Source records
═══

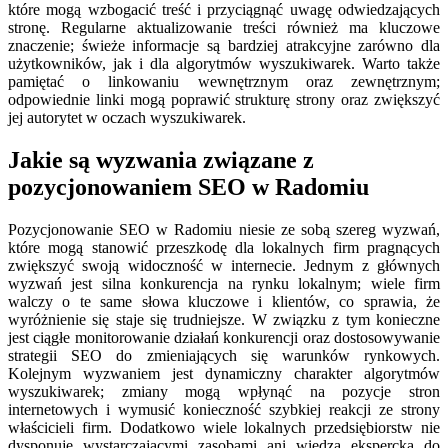
które mogą wzbogacić treść i przyciągnąć uwagę odwiedzających
stronę. Regularne aktualizowanie treści również ma kluczowe
znaczenie; świeże informacje są bardziej atrakcyjne zarówno dla
użytkowników, jak i dla algorytmów wyszukiwarek. Warto także
pamiętać o linkowaniu wewnętrznym oraz zewnętrznym;
odpowiednie linki mogą poprawić strukturę strony oraz zwiększyć
jej autorytet w oczach wyszukiwarek.
Jakie są wyzwania związane z
pozycjonowaniem SEO w Radomiu
Pozycjonowanie SEO w Radomiu niesie ze sobą szereg wyzwań,
które mogą stanowić przeszkodę dla lokalnych firm pragnących
zwiększyć swoją widoczność w internecie. Jednym z głównych
wyzwań jest silna konkurencja na rynku lokalnym; wiele firm
walczy o te same słowa kluczowe i klientów, co sprawia, że
wyróżnienie się staje się trudniejsze. W związku z tym konieczne
jest ciągłe monitorowanie działań konkurencji oraz dostosowywanie
strategii SEO do zmieniających się warunków rynkowych.
Kolejnym wyzwaniem jest dynamiczny charakter algorytmów
wyszukiwarek; zmiany mogą wpłynąć na pozycje stron
internetowych i wymusić konieczność szybkiej reakcji ze strony
właścicieli firm. Dodatkowo wiele lokalnych przedsiębiorstw nie
dysponuje wystarczającymi zasobami ani wiedzą ekspercką do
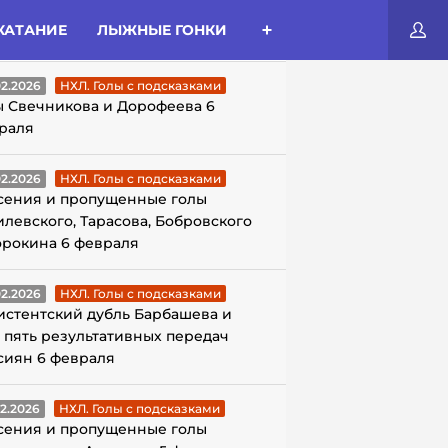
КАТАНИЕ
ЛЫЖНЫЕ ГОНКИ
ЛЫ С ПОДСКАЗКАМИ
02.2026
НХЛ. Голы с подсказками
ы Свечникова и Дорофеева 6
раля
02.2026
НХЛ. Голы с подсказками
сения и пропущенные голы
илевского, Тарасова, Бобровского
орокина 6 февраля
02.2026
НХЛ. Голы с подсказками
истентский дубль Барбашева и
 пять результативных передач
сиян 6 февраля
02.2026
НХЛ. Голы с подсказками
сения и пропущенные голы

═══

### What needs to be done
All entries above must be repeated exactly; pictures are to be left out.

### Response box
które mogą wzbogacić treść i przyciągnąć uwagę odwiedzających
stronę. Regularne aktualizowanie treści również ma kluczowe
znaczenie; świeże informacje są bardziej atrakcyjne zarówno dla
użytkowników, jak i dla algorytmów wyszukiwarek. Warto także
pamiętać o linkowaniu wewnętrznym oraz zewnętrznym;
odpowiednie linki mogą poprawić strukturę strony oraz zwiększyć
jej autorytet w oczach wyszukiwarek.
Jakie są wyzwania związane z
pozycjonowaniem SEO w Radomiu
Pozycjonowanie SEO w Radomiu niesie ze sobą szereg wyzwań,
które mogą stanowić przeszkodę dla lokalnych firm pragnących
zwiększyć swoją widoczność w internecie. Jednym z głównych
wyzwań jest silna konkurencja na rynku lokalnym; wiele firm
walczy o te same słowa kluczowe i klientów, co sprawia, że
wyróżnienie się staje się trudniejsze. W związku z tym konieczne
jest ciągłe monitorowanie działań konkurencji oraz dostosowywanie
strategii SEO do zmieniających się warunków rynkowych.
Kolejnym wyzwaniem jest dynamiczny charakter algorytmów
wyszukiwarek; zmiany mogą wpłynąć na pozycje stron
internetowych i wymusić konieczność szybkiej reakcji ze strony
właścicieli firm. Dodatkowo wiele lokalnych przedsiębiorstw nie
dysponuje wystarczającymi zasobami ani wiedzą ekspercką do
КАТАНИЕ
ЛЫЖНЫЕ ГОНКИ
ЛЫ С ПОДСКАЗКАМИ
02.2026
НХЛ. Голы с подсказками
ы Свечникова и Дорофеева 6
раля
02.2026
НХЛ. Голы с подсказками
сения и пропущенные голы
илевского, Тарасова, Бобровского
орокина 6 февраля
02.2026
НХЛ. Голы с подсказками
истентский дубль Барбашева и
 пять результативных передач
сиян 6 февраля
02.2026
НХЛ. Голы с подсказками
сения и пропущенные голы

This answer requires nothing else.